_What the task requires_
Leaving the pictures aside, return all of the data below exactly.

[Dataset extract Boundary: Start]

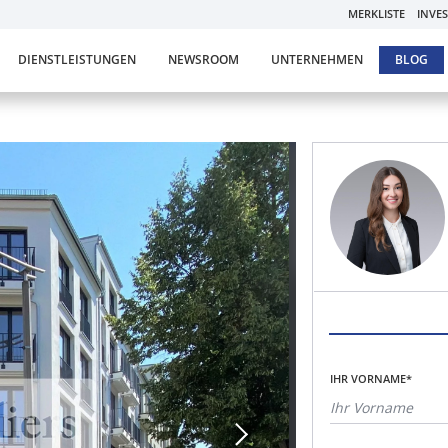
MERKLISTE
INVE
DIENSTLEISTUNGEN
NEWSROOM
UNTERNEHMEN
BLOG
IHR VORNAME*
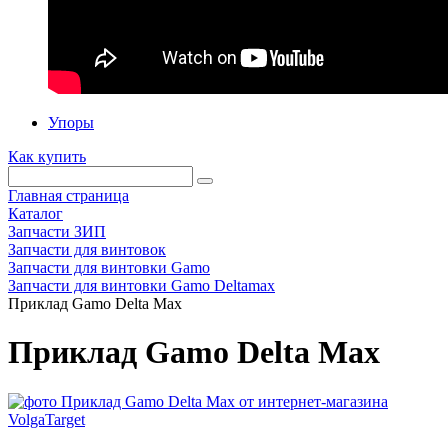
Упоры
Как купить
Главная страница
Каталог
Запчасти ЗИП
Запчасти для винтовок
Запчасти для винтовки Gamo
Запчасти для винтовки Gamo Deltamax
Приклад Gamo Delta Max
Приклад Gamo Delta Max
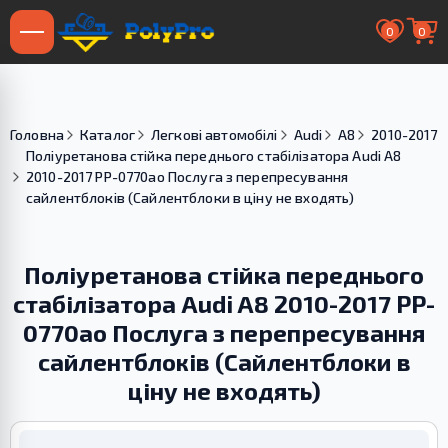
0
0
Головна
Каталог
Легкові автомобілі
Audi
A8
2010-2017
Поліуретанова стійка переднього стабілізатора Audi A8
2010-2017 PP-0770ao Послуга з перепресування
сайлентблоків (Сайлентблоки в ціну не входять)
Поліуретанова стійка переднього
стабілізатора Audi A8 2010-2017 PP-
0770ao Послуга з перепресування
сайлентблоків (Сайлентблоки в
ціну не входять)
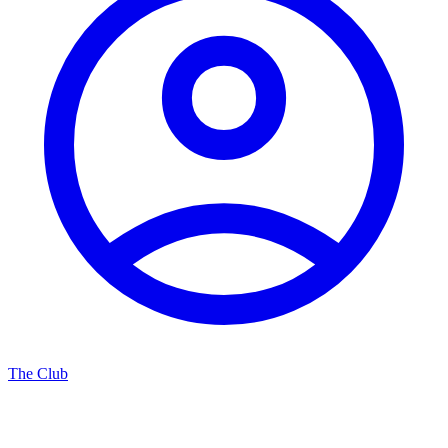
The Club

[Dataset extract Boundary: End]

_Exercise answer_
MERKLISTE
INVE
DIENSTLEISTUNGEN
NEWSROOM
UNTERNEHMEN
BLOG
IHR VORNAME*
Упоры
Как купить
Главная страница
Каталог
Запчасти ЗИП
Запчасти для винтовок
Запчасти для винтовки Gamo
Запчасти для винтовки Gamo Deltamax
Приклад Gamo Delta Max
Приклад Gamo Delta Max
0
0
Головна
Каталог
Легкові автомобілі
Audi
A8
2010-2017
Поліуретанова стійка переднього стабілізатора Audi A8
2010-2017 PP-0770ao Послуга з перепресування
сайлентблоків (Сайлентблоки в ціну не входять)
Поліуретанова стійка переднього
стабілізатора Audi A8 2010-2017 PP-
0770ao Послуга з перепресування
сайлентблоків (Сайлентблоки в
ціну не входять)
The Club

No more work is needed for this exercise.